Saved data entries
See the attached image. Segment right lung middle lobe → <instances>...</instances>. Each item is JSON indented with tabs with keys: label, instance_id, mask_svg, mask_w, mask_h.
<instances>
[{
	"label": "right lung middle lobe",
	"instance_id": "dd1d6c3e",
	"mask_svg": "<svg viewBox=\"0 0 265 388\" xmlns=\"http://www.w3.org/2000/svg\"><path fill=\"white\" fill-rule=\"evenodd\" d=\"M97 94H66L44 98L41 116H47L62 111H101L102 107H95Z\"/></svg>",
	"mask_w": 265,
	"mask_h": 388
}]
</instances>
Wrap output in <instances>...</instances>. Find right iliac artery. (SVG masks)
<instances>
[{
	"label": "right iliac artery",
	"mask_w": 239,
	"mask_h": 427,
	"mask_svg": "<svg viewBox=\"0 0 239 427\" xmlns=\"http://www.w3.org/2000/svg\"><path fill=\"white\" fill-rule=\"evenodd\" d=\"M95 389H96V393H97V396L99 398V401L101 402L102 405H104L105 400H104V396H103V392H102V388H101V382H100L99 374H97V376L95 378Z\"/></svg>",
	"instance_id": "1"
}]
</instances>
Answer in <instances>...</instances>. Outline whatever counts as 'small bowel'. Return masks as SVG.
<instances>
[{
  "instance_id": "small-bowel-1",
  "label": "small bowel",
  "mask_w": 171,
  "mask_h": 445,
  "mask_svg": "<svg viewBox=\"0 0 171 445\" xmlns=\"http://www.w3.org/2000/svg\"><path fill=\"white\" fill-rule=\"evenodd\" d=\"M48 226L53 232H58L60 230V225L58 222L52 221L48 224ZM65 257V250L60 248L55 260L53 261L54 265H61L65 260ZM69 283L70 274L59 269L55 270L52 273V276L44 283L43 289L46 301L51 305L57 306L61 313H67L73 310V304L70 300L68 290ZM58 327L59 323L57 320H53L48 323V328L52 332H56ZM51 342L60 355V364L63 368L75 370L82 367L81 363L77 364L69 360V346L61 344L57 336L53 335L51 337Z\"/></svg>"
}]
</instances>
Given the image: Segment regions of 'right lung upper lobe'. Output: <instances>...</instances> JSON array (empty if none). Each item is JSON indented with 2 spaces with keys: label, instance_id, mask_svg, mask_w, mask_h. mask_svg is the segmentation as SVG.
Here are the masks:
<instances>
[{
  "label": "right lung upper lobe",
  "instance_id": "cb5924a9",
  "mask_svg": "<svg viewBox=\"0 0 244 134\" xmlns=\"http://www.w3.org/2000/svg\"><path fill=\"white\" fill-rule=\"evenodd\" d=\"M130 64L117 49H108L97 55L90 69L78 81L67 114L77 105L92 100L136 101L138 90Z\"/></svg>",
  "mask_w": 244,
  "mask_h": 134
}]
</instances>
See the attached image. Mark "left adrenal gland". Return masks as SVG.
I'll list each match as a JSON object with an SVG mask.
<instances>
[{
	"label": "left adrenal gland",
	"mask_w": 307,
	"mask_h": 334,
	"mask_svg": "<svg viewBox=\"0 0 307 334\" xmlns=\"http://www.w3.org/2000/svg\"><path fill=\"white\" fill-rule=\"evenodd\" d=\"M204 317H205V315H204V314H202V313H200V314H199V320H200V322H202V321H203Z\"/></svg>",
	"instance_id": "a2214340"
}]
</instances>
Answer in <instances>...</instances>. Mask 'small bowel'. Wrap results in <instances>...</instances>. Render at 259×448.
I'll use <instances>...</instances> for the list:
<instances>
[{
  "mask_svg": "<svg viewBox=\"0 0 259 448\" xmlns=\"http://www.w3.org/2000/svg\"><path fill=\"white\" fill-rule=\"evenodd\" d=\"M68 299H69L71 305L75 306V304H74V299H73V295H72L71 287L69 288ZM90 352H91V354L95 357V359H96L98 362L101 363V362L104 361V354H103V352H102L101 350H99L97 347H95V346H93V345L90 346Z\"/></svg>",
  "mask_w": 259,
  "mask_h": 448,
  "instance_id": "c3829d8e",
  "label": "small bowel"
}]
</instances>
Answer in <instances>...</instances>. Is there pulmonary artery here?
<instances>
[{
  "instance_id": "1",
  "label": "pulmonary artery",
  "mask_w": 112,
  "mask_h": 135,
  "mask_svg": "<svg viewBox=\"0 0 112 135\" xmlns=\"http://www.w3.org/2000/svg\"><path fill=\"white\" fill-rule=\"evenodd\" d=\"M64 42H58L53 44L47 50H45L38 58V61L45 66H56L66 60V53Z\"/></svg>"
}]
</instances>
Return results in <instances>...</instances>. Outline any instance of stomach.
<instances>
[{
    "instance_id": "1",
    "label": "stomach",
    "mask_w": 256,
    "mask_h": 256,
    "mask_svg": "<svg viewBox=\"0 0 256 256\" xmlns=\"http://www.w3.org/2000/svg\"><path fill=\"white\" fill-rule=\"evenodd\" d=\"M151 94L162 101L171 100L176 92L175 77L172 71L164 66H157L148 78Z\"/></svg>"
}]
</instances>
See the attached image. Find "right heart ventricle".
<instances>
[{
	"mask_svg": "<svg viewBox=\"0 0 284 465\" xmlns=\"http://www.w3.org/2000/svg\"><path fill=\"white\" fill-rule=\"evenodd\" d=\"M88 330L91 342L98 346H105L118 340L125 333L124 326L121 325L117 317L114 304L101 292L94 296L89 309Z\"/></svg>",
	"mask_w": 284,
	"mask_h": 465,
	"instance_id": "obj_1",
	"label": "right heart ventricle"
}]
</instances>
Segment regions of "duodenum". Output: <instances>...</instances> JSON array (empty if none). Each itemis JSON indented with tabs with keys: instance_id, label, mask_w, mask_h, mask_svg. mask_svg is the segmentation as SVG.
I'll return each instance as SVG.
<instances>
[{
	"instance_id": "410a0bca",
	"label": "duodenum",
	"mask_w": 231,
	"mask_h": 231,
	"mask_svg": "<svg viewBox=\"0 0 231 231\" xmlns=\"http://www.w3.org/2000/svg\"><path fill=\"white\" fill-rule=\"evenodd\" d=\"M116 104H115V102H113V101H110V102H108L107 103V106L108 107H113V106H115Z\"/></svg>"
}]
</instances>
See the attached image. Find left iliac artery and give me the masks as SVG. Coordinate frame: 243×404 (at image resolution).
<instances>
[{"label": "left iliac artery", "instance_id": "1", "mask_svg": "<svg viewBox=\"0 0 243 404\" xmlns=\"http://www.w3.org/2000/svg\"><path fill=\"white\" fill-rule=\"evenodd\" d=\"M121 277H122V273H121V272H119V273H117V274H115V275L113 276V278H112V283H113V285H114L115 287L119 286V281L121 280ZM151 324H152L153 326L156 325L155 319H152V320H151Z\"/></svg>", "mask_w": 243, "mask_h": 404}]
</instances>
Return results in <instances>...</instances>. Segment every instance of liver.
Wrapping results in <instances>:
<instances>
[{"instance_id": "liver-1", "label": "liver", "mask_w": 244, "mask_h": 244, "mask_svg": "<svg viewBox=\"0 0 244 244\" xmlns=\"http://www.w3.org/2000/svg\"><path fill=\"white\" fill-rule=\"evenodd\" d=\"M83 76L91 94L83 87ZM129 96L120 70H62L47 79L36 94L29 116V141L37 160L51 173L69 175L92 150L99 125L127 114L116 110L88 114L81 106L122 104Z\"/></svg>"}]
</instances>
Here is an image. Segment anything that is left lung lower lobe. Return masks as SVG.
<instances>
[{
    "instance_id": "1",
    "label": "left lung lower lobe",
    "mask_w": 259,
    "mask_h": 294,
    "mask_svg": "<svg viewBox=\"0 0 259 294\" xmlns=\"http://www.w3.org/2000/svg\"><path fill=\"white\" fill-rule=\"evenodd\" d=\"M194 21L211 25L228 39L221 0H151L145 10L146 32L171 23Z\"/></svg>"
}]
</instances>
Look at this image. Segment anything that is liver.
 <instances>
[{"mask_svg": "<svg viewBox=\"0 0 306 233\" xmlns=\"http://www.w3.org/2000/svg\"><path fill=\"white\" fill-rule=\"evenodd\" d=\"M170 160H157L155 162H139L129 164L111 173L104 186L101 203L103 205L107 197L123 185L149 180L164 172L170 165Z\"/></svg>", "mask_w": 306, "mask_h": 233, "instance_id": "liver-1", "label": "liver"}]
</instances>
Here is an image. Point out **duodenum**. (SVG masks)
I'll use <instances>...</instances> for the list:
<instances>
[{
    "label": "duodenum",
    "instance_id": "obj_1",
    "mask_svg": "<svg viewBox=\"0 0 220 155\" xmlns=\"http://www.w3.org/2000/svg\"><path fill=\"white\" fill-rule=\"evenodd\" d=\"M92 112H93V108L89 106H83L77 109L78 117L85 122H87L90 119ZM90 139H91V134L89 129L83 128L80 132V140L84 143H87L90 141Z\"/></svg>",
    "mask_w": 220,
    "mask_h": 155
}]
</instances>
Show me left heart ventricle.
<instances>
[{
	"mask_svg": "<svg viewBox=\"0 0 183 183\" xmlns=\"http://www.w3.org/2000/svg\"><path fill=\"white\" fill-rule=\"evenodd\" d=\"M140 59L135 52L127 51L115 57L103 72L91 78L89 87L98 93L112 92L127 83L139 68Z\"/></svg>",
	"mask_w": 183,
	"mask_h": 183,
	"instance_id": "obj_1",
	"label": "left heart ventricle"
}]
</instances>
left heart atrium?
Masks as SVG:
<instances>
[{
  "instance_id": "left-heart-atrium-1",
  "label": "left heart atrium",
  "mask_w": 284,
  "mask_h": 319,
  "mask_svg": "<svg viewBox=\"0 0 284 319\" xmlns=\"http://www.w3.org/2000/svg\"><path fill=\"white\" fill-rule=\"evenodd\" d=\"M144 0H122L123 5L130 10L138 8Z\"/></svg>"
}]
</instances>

## About this exercise
Repeat the lines above, from the one containing "Here is an image. Segment" to the final line, word for word and with nothing else.

## Output for this task
Here is an image. Segment anything that is left lung lower lobe. Return masks as SVG.
<instances>
[{
    "instance_id": "1",
    "label": "left lung lower lobe",
    "mask_w": 259,
    "mask_h": 294,
    "mask_svg": "<svg viewBox=\"0 0 259 294\" xmlns=\"http://www.w3.org/2000/svg\"><path fill=\"white\" fill-rule=\"evenodd\" d=\"M194 21L211 25L228 39L221 0H151L145 10L146 32L171 23Z\"/></svg>"
}]
</instances>
Look at this image. Segment anything that is liver.
 <instances>
[{"mask_svg": "<svg viewBox=\"0 0 306 233\" xmlns=\"http://www.w3.org/2000/svg\"><path fill=\"white\" fill-rule=\"evenodd\" d=\"M170 160H157L155 162H139L129 164L111 173L104 186L101 203L103 205L107 197L123 185L149 180L164 172L170 165Z\"/></svg>", "mask_w": 306, "mask_h": 233, "instance_id": "liver-1", "label": "liver"}]
</instances>
Here is an image. Point out **duodenum**. (SVG masks)
I'll use <instances>...</instances> for the list:
<instances>
[{
    "label": "duodenum",
    "instance_id": "obj_1",
    "mask_svg": "<svg viewBox=\"0 0 220 155\" xmlns=\"http://www.w3.org/2000/svg\"><path fill=\"white\" fill-rule=\"evenodd\" d=\"M92 112H93V108L89 106H83L77 109L78 117L85 122H87L90 119ZM90 139H91V134L89 129L83 128L80 132V140L84 143H87L90 141Z\"/></svg>",
    "mask_w": 220,
    "mask_h": 155
}]
</instances>
Show me left heart ventricle.
<instances>
[{
	"mask_svg": "<svg viewBox=\"0 0 183 183\" xmlns=\"http://www.w3.org/2000/svg\"><path fill=\"white\" fill-rule=\"evenodd\" d=\"M140 59L135 52L127 51L115 57L103 72L91 78L89 87L98 93L112 92L127 83L139 68Z\"/></svg>",
	"mask_w": 183,
	"mask_h": 183,
	"instance_id": "obj_1",
	"label": "left heart ventricle"
}]
</instances>
left heart atrium?
Masks as SVG:
<instances>
[{
  "instance_id": "left-heart-atrium-1",
  "label": "left heart atrium",
  "mask_w": 284,
  "mask_h": 319,
  "mask_svg": "<svg viewBox=\"0 0 284 319\" xmlns=\"http://www.w3.org/2000/svg\"><path fill=\"white\" fill-rule=\"evenodd\" d=\"M144 0H122L123 5L130 10L138 8Z\"/></svg>"
}]
</instances>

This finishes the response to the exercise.